A Machine Learning-Based Approach to Support the Bottom-Up Design of
Simple Emergent Behaviors in Systems-of-Systems
Abstract
Systems-of-Systems (SoS) are composed of multiple independent systems
called constituents that, together, achieve a set of goals by means of
emergent behaviors. Those behaviors can be deliberately planned as a
combination of the individual functionalities (herein named as
features) provided by the constituents. Currently, SoS engineers
heavily rely on their own creativity and prior experience to combine the
features and design the behaviors.
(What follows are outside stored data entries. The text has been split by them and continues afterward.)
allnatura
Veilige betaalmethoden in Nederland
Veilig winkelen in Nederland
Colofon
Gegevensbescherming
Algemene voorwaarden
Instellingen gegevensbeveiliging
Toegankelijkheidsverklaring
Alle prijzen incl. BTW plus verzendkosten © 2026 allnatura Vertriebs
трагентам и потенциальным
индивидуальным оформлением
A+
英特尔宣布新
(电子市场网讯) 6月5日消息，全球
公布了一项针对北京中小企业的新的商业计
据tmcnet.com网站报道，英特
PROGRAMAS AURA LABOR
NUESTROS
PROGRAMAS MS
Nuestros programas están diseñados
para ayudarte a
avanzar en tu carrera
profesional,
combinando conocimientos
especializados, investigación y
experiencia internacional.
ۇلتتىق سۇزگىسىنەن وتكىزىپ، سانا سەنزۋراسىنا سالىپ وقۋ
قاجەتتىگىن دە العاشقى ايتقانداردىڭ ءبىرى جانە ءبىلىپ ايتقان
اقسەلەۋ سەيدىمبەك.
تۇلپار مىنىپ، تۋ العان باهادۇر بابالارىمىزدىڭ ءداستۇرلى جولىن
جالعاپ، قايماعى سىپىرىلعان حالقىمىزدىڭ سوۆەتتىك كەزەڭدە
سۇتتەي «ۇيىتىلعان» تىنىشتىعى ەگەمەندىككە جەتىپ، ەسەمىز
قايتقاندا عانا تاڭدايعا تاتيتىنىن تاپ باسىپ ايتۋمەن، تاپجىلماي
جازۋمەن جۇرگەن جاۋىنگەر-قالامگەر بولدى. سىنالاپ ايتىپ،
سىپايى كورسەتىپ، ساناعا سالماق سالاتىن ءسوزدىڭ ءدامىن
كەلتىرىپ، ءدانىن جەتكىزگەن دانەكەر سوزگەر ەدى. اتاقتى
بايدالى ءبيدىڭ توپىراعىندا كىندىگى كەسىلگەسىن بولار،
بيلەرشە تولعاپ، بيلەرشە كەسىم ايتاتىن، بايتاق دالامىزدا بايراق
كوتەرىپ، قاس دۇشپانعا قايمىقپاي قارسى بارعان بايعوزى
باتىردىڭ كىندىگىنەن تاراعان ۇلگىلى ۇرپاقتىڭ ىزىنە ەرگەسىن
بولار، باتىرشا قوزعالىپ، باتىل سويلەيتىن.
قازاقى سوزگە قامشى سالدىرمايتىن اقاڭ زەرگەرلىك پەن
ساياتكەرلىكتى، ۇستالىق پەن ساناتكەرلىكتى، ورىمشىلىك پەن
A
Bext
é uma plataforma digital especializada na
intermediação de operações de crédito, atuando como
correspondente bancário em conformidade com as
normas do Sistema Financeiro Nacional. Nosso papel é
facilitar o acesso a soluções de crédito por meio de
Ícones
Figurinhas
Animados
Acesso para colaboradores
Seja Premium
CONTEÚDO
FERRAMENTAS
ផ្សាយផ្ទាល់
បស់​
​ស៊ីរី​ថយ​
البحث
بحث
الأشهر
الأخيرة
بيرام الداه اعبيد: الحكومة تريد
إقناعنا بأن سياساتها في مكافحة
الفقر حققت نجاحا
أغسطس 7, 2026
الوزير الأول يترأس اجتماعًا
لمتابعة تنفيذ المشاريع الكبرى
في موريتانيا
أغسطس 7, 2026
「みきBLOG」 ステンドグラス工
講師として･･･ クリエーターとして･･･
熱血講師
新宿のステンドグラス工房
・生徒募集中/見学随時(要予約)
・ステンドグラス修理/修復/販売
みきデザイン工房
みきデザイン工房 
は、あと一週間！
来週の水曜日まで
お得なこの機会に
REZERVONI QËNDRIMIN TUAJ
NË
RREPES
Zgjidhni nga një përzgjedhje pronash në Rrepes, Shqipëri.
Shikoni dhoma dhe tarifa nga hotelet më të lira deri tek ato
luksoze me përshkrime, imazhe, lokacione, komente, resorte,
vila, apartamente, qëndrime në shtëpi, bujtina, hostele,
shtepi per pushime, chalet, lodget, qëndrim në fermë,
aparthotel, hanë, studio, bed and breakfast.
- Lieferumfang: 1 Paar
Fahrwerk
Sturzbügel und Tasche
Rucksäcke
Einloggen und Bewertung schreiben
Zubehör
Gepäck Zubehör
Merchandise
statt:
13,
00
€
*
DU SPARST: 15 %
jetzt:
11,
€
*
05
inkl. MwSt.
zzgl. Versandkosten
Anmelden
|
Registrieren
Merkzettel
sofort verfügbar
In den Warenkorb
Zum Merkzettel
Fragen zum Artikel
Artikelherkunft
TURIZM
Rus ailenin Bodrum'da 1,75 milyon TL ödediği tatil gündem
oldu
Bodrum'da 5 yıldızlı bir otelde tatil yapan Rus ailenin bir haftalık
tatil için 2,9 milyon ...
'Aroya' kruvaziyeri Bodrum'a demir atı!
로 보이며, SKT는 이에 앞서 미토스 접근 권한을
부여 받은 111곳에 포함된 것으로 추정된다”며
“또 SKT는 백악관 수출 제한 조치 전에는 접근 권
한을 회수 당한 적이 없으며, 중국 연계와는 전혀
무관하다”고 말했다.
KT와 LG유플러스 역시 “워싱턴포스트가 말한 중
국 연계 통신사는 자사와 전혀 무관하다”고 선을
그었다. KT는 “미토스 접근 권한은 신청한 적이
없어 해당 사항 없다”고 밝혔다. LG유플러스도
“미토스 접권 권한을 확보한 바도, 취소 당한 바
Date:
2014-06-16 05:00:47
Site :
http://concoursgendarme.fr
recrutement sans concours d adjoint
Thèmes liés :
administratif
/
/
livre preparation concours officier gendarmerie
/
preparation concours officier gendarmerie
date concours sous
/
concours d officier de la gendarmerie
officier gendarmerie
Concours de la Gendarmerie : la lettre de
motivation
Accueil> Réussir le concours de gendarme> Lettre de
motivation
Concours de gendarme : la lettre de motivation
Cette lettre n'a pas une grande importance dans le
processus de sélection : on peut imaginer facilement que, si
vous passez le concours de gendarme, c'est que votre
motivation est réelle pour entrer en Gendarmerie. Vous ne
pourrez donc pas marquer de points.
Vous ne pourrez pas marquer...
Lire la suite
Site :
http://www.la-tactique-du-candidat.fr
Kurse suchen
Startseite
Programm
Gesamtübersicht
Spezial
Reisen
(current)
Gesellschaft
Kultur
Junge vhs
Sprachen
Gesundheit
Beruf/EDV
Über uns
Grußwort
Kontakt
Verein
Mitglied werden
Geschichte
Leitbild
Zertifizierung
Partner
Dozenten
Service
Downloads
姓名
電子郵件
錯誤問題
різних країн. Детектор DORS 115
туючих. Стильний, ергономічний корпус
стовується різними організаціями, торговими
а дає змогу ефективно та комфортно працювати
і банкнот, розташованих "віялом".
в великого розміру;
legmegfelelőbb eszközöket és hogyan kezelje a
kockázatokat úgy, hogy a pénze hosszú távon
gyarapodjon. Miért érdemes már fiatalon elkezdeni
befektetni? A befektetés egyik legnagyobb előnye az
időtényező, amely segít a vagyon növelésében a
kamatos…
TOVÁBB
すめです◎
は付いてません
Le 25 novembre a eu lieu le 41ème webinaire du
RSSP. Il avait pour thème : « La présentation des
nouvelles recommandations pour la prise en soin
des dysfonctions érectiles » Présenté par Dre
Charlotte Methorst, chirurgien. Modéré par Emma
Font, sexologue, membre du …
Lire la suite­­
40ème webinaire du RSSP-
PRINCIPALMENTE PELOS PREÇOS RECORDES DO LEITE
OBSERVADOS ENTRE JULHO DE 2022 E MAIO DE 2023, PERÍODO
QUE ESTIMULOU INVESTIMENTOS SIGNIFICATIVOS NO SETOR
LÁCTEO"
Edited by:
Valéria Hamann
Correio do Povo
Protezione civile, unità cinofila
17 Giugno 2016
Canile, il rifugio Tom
However, the limitation of human
perception in complex scenarios can lead to engineering sub-optimized
SoS arrangements, potentially causing waste of the resources,
sub-optimal services and reduction in quality. To handle the
aforementioned issues, this article presents a machine learning-based
mechanism for inferring/suggesting emergent behaviors that could be
designed over a given set of constituents. An initial dataset was
elaborated from a systematic mapping to feed the mechanism and a
web-application was developed as a means for experts to evaluate this
mechanism. Results revealed that the algorithm developed is capable of
predicting feasible emergent behaviors for different sets of
constituents and the system can be useful in the sense of aiding SoS
engineers and experts in the bottom-up design of these behaviors.